I recently attended a great webinar co-hosted by Amsterdam-based B-LAB, The Terrace and Havas Lemz, during which the issue of ‘stock sustainability’ was raised: like stock photography, sustainability communications have relied on standardized sets of words and imagery for too long. Radley-Yeldar even identified 8 clusters of words and phrases that are used so often by brands that they are now soporific at best.
Great sustainability communications on the other hand, are brand-specific and honest: they address the good and the bad. For example, Dutch Chocolate brand Tony’s Chocolonely joined the conversation about the global obesity crisis by actively pointing out how they’re part of the sugar problem.
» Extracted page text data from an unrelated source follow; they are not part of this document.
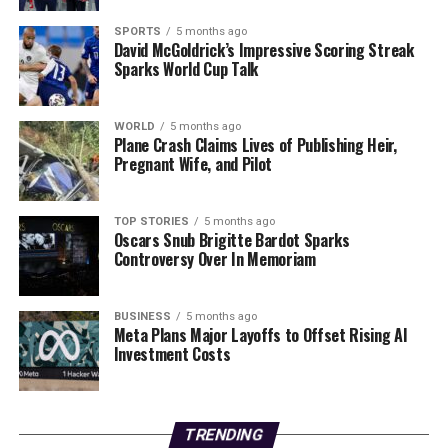
significant step for the institution but also reflects a
broader trend of growth in Ireland’s higher education
SPORTS
5 months ago
David McGoldrick’s Impressive Scoring Streak
sector.
Sparks World Cup Talk
RELATED TOPICS:
WORLD
5 months ago
UP NEXT
Plane Crash Claims Lives of Publishing Heir,
Europe’s Car of the Year Finalists Revealed: Key Ratings
Pregnant Wife, and Pilot
Inside!
DON'T MISS
TOP STORIES
5 months ago
Urgent Update: Europe Rallies as US Threatens
Oscars Snub Brigitte Bardot Sparks
Greenland Takeover
Controversy Over In Memoriam
BUSINESS
5 months ago
Editorial
Meta Plans Major Layoffs to Offset Rising AI
Investment Costs
Our Editorial team doesn’t just report the news—we live it.
Backed by years of frontline experience, we hunt down the
facts, verify them to the letter, and deliver the stories that
TRENDING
To incite action, brands must think like behavioral economists, drawing on principles like loss aversion (we hate to lose more than we love to win) and social norms (we’re instinctively drawn to conformity). For example, the Palau Pledge, a campaign by HOST/HAVAS, turned tourists visiting Palau into environmental stewards by having them sign a pledge stamped into their passport upon entry.
How do your city’s arts and culture inspire creativity and assist in brand communications?
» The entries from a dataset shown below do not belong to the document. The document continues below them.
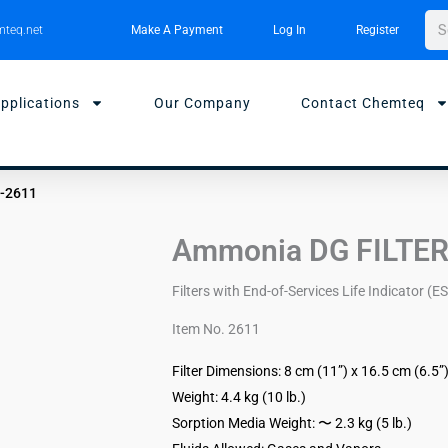
Sea
teq.net
Make A Payment
Log In
Register
pplications
Our Company
Contact Chemteq
I-2611
Ammonia DG FILTER
Filters with End-of-Services Life Indicator (ES
Item No. 2611
Filter Dimensions: 8 cm (11”) x 16.5 cm (6.5”
Weight: 4.4 kg (10 lb.)
Sorption Media Weight: 〜 2.3 kg (5 lb.)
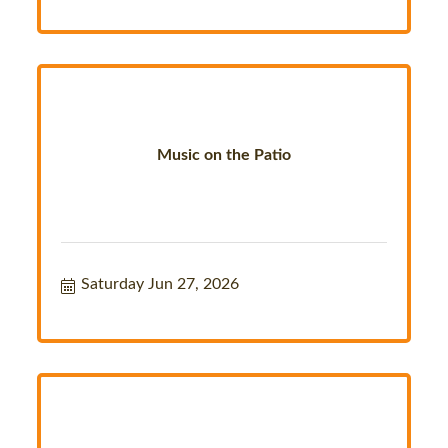
Music on the Patio
Saturday Jun 27, 2026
The Dutch Rijksakademie is a fantastic example of an international arts residency that doesn’t just inspire creativity, but that draws from highly contemporary issues to be a force for good. In response to Ukraine’s current humanitarian crisis, artists, graphic designers and art professionals teamed up with the Rijksakademie to develop an artist-to-artist aid package for the Kyiv Biennial’s Emergency Support Initiative.
Among these pieces, one that stood out to me was Florence Jung’s work Jung68: a book series that was financed with the sale of data from everyone who reacted to the online ads featured in the book. The ads were for New Office, a dummy company Jung created by using a fake identity. The book is a loophole, produced by its own content. The EUR 87.5 collected by selling the ad data was enough to source the ink, paper and glue needed for 7 handmade, original books.
Do you think that the marketing industry can and should be a force for good, doing more to advance sustainability locally and globally?
I think it can, should and must be a force for good. Our industry is one of the largest, most influential platforms at our planet’s disposal, and it is our responsibility to use this power in more meaningful ways.
For one, because people who buy the products, services and experiences we market simply expect this from us.
According to the Havas Meaningful Brands Study, more than half of consumers globally believe companies play a more important role than governments in shaping a better collective future. Yet almost 6 in 10 consumers are disappointed in the quality of marketing content created by the world’s leading 1,800 brands – and almost 8 in 10 brands could simply disappear from the face of the Planet and no one would care.
And if that is not enough, evidence suggests that building for the betterment of society and our planet is good for business: Meaningful Brands outperform the stock market by 77%.